The plan it comes up with is:

Nested Loop Left Join (cost=469.00..1063.39 rows=1 width=4) (actual time=288.962..288.962 rows=0 loops=1)
Filter: (c.id IS NULL)
-> Hash Left Join (cost=469.00..1063.00 rows=1 width=8) (actual time=288.946..288.946 rows=0 loops=1)
Hash Cond: (a.id = b.id)
Filter: (b.id IS NULL)
-> Seq Scan on items a (cost=0.00..344.00 rows=10000 width=4) (actual time=0.080..50.973 rows=10000 loops=1)
-> Hash (cost=344.00..344.00 rows=10000 width=4) (actual time=140.880..140.880 rows=10000 loops=1)
-> Seq Scan on items b (cost=0.00..344.00 rows=10000 width=4) (actual time=0.046..69.395 rows=10000 loops=1)
-> Index Scan using items_pkey on items c (cost=0.00..0.38 rows=1 width=4) (never executed)
Index Cond: (b.id = c.id)
Filter: (c.number = 1)

After reducing join_collapse_limit to 1, we get the right join order and
the right answers:

Hash Left Join (cost=750.54..1132.05 rows=1 width=4) (actual time=409.712..409.740 rows=2 loops=1)
Hash Cond: (a.id = b.id)
Filter: (b.id IS NULL)
-> Seq Scan on items a (cost=0.00..344.00 rows=10000 width=4) (actual time=0.100..51.052 rows=10000 loops=1)
-> Hash (cost=750.52..750.52 rows=1 width=4) (actual time=264.978..264.978 rows=9998 loops=1)
-> Hash Left Join (cost=369.01..750.52 rows=1 width=4) (actual time=30.074..192.023 rows=9998 loops=1)
Hash Cond: (b.id = c.id)
Filter: (c.id IS NULL)
-> Seq Scan on items b (cost=0.00..344.00 rows=10000 width=4) (actual time=0.030..50.913 rows=10000 loops=1)
-> Hash (cost=369.00..369.00 rows=1 width=4) (actual time=29.976..29.976 rows=2 loops=1)
-> Seq Scan on items c (cost=0.00..369.00 rows=1 width=4) (actual time=29.896..29.916 rows=2 loops=1)
Filter: (number = 1)

So there is something wrong with the rule used for deciding whether two
LEFT JOINs can commute.

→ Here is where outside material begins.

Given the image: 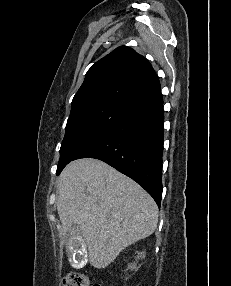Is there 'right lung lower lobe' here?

Per the planner README:

: The planner's treatment of outer join reordering is based on the following
: identities:
:
: 1. (A leftjoin B on (Pab)) innerjoin C on (Pac)
: = (A innerjoin C on (Pac)) leftjoin B on (Pab)
:
: where Pac is a predicate referencing A and C, etc (in this case, clearly
: Pac cannot reference B, or the transformation is nonsensical).
:
: 2. (A leftjoin B on (Pab)) leftjoin C on (Pac)
: = (A leftjoin C on (Pac)) leftjoin B on (Pab)
:
: 3. (A leftjoin B on (Pab)) leftjoin C on (Pbc)
: = A leftjoin (B leftjoin C on (Pbc)) on (Pab)
:
: Identity 3 only holds if predicate Pbc must fail for all-null B rows
: (that is, Pbc is strict for at least one column of B). If Pbc is not
: strict, the first form might produce some rows with nonnull C columns
: where the second form would make those entries null.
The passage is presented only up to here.